Guillermo la guió hacia el bar de la facultad. En las paredes había carteles de protesta, prendidos con cinta de embalar, escritos en grandes pliegos de papel blanco. Lemas a favor de la insumisión, la exigencia de un referéndum europeo sobre Maastricht, recordatorios sobre el procesamiento del general Rodríguez Galindo acusado de ordenar la muerte de Lasa y Zabala. Guillermo, señalándolos con la cabeza, le dijo a Marta:

—Parece que los estudiantes no se quedan quietos.

—Algunos —dijo ella—. Y otros mejor harían quedándose quietos. —Marta le indicó una pintada neonazi que estaba justo detrás.

En la cafetería, Guillermo fue a la barra a pedir dos cafés con hielo. Marta le esperaba en una mesa. Llevaba una camiseta negra de manga larga y, de lejos, parecía una estudiante.

—Flaco favor —dijo mientras ponía los cafés en la mesa— hacen este tipo de homenajes. Los otros y los nuestros, los responsables y los irresponsables, y al final, los buenos y los malos otra vez. Cualquier recurso sirve con tal de no pensar.

—No te ha gustado el acto —dijo Marta.

—No me gusta el método de proponer sentimientos para que todos nos encontremos. Y después del sentimiento, ¿qué? El sentimiento no produce acuerdo. Lloras, gritas, te enfadas, te enamoras, pero no puedes avanzar.

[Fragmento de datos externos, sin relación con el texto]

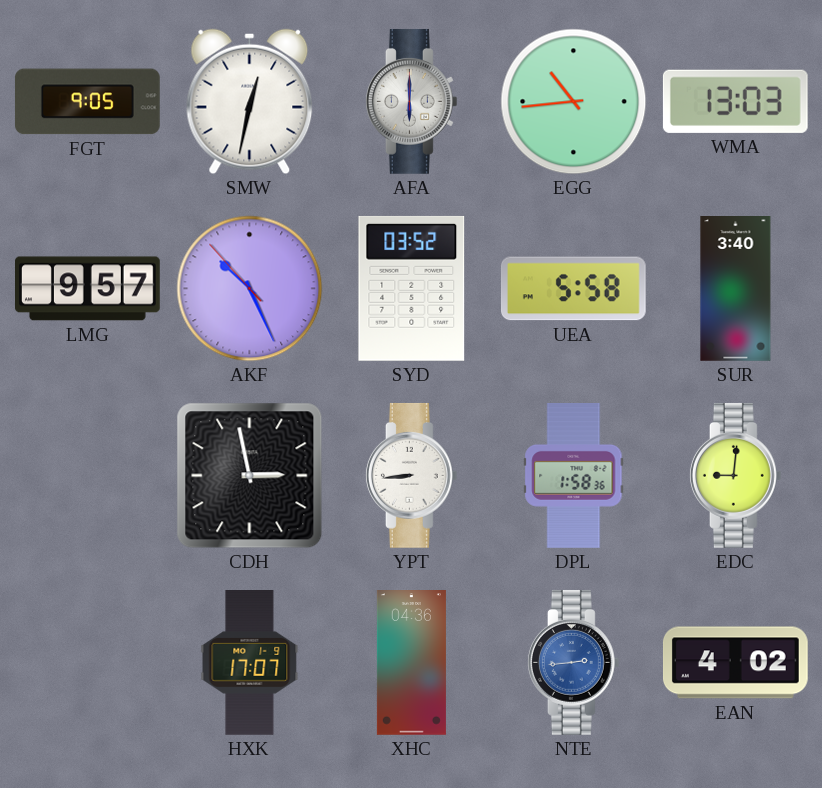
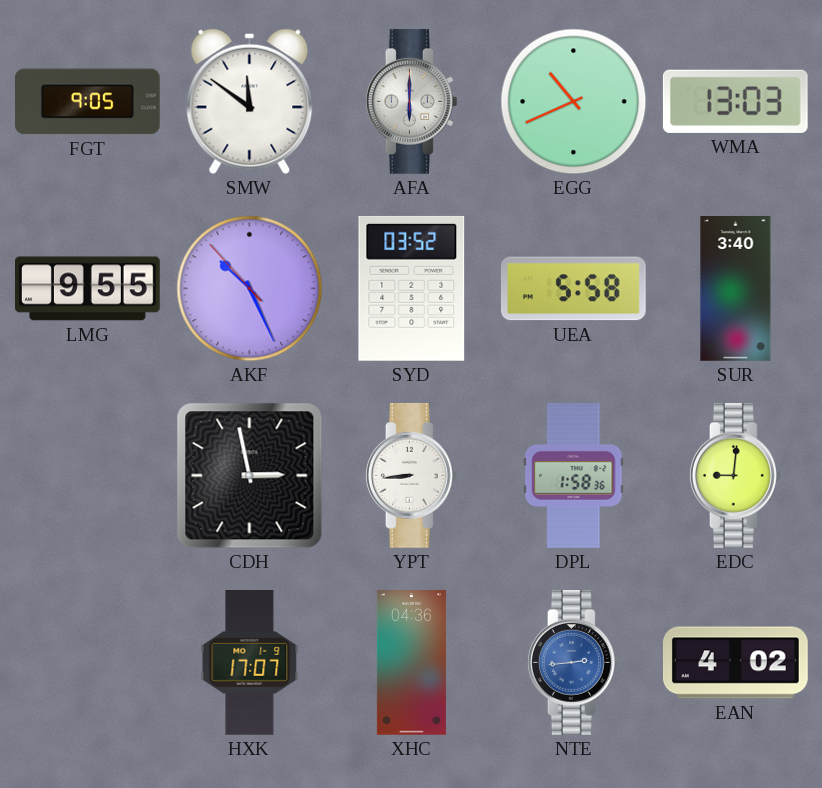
SMW: 12:32 -> 11:51
EGG: 10:44 -> 10:41
LMG: 9:57 -> 9:55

—Era lógico que el acto fuera un poco sentimental.

—No era nada lógico. Segundo Velasco, tú lo sabes mejor que nadie, intentó toda su vida sacar la ecología del ámbito de lo sentimental. Se opuso al discurso de que los empresarios manchan los ríos porque son malvados. Quiso que se pensara. El famoso poema de Pavese tenía que haberse titulado «Pensar cansa».

Marta puso su mano sobre la de Guillermo. Él dejó estar la suya unos segundos y luego la quitó.